Would a debate on the Japanese economy really solve anything? One correspondent at a major American university seems to think not. Here’s what he wrote:
“I am not sure a ‘one on one’ debate of the type you suggest is going to actually result in anything useful (other than you and whichever of the guests you choose to debate becoming more entrenched in what you already believe). To me a more appropriate format might be a moderated round table type of discussion in an academic setting. True academic pursuits (using the scientific method) often do not render absolute results.”
Here is how I replied:
“I am slightly surprised you oppose a one-on-one debate. Anyone who is confident in his or her position and sleeps soundly at night cannot possibly lose a debate. On the other hand a debate is an efficient, if not a devastating, way for a teller of obscure or suppressed truths to expose contradictions and outright misstatements of fact in the position of an opponent. My invitees should not have the slightest difficulty in coming forward. After all they are working with the grain of Western thought. They should be able to dispose of my arguments without breaking a sweat. That is if there are no contradictions in their arguments.
“The formula you suggest — talking heads getting together around a table (no doubt in a place where the weather is nice and the food good, with the proceedings underwritten by the usual ‘globalist’ interests) — has been going strong for donkey’s years, yet what has it achieved? If you know the field as well as I do, you will know the answer is less than nothing.
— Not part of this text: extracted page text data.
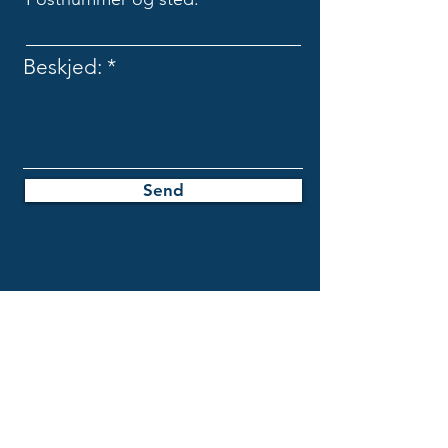
Beskjed:
Send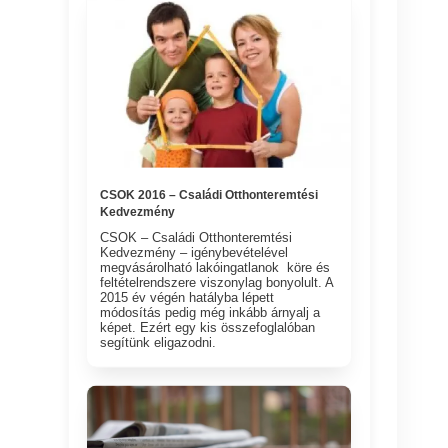
CSOK 2016 – Családi Otthonteremtési
Kedvezmény
CSOK – Családi Otthonteremtési
Kedvezmény – igénybevételével
megvásárolható lakóingatlanok köre és
feltételrendszere viszonylag bonyolult. A
2015 év végén hatályba lépett
módosítás pedig még inkább árnyalj a
képet. Ezért egy kis összefoglalóban
segítünk eligazodni.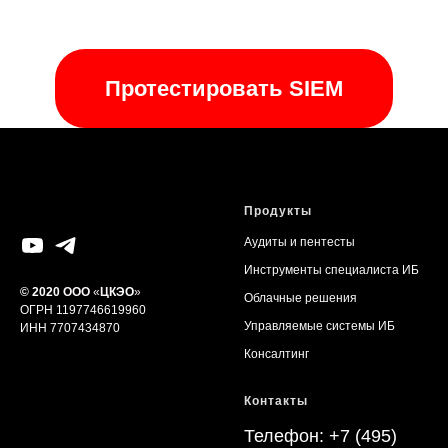
Протестировать SIEM
Продукты
Аудиты и пентесты
Инструменты специалиста ИБ
© 2020
ООО
«
Ц
КЭО
»
Облачные решения
ОГРН 1197746619960
Управляемые системы ИБ
ИНН 7707434870
Консалтинг
Контакты
Телефон:
+7 (495)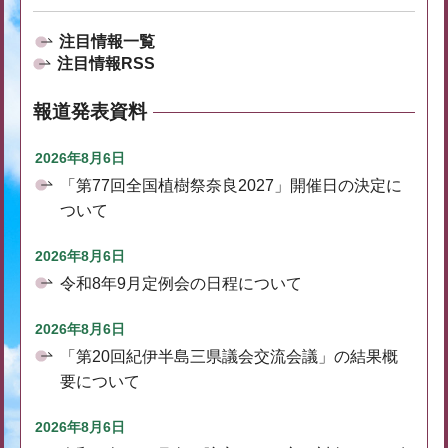
注目情報一覧
注目情報RSS
報道発表資料
2026年8月6日
「第77回全国植樹祭奈良2027」開催日の決定に
ついて
2026年8月6日
令和8年9月定例会の日程について
2026年8月6日
「第20回紀伊半島三県議会交流会議」の結果概
要について
2026年8月6日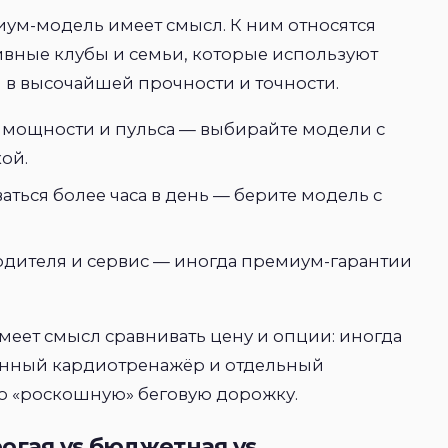
миум-модель имеет смысл. К ним относятся
ивные клубы и семьи, которые используют
 в высочайшей прочности и точности.
 мощности и пульса — выбирайте модели с
ой.
аться более часа в день — берите модель с
дителя и сервис — иногда премиум-гарантии
меет смысл сравнивать цену и опции: иногда
анный кардиотренажёр и отдельный
ю «роскошную» беговую дорожку.
огая vs бюджетная vs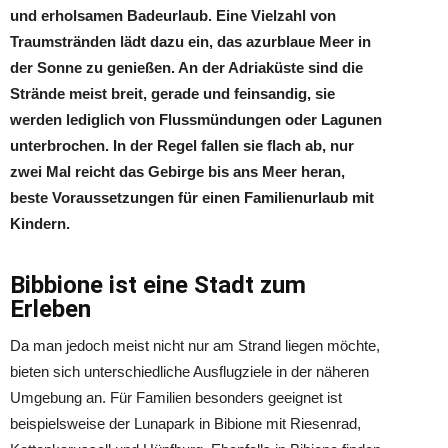
und erholsamen Badeurlaub. Eine Vielzahl von
Traumstränden lädt dazu ein, das azurblaue Meer in
der Sonne zu genießen. An der Adriaküste sind die
Strände meist breit, gerade und feinsandig, sie
werden lediglich von Flussmündungen oder Lagunen
unterbrochen. In der Regel fallen sie flach ab, nur
zwei Mal reicht das Gebirge bis ans Meer heran,
beste Voraussetzungen für einen Familienurlaub mit
Kindern.
Bibbione ist eine Stadt zum
Erleben
Da man jedoch meist nicht nur am Strand liegen möchte,
bieten sich unterschiedliche Ausflugziele in der näheren
Umgebung an. Für Familien besonders geeignet ist
beispielsweise der Lunapark in Bibione mit Riesenrad,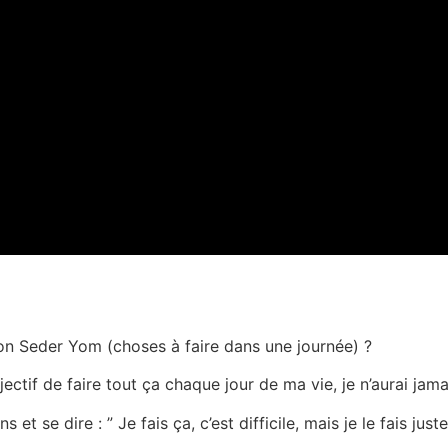
on Seder Yom (choses à faire dans une journée) ?
ectif de faire tout ça chaque jour de ma vie, je n’aurai jamai
t se dire : ” Je fais ça, c’est difficile, mais je le fais juste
“Let’s consider my debate invitation in a wider context. As you may know, I was one of the earliest critics of the various questionable and downright dishonest techniques by which Wall Street insiders enrich themselves at the expense of the national interest (I devoted a whole chapter to it in a book published in 1999). If, say, in 2007 (that is before the Western public became widely aware of what an Augean stable the American financial services industry is), I had proposed a debate on the legal larceny going on on Wall Street, would you have suggested it would be better instead to have a roundtable discussion in which I would be outnumbered twelve to one by an assorted bunch of ideology-crazed academic cranks, globalist-minded media airheads (no doubt hoping for a shot at next year’s Davos), and bought-and-paid-for surrogates for the Wall Street elite?”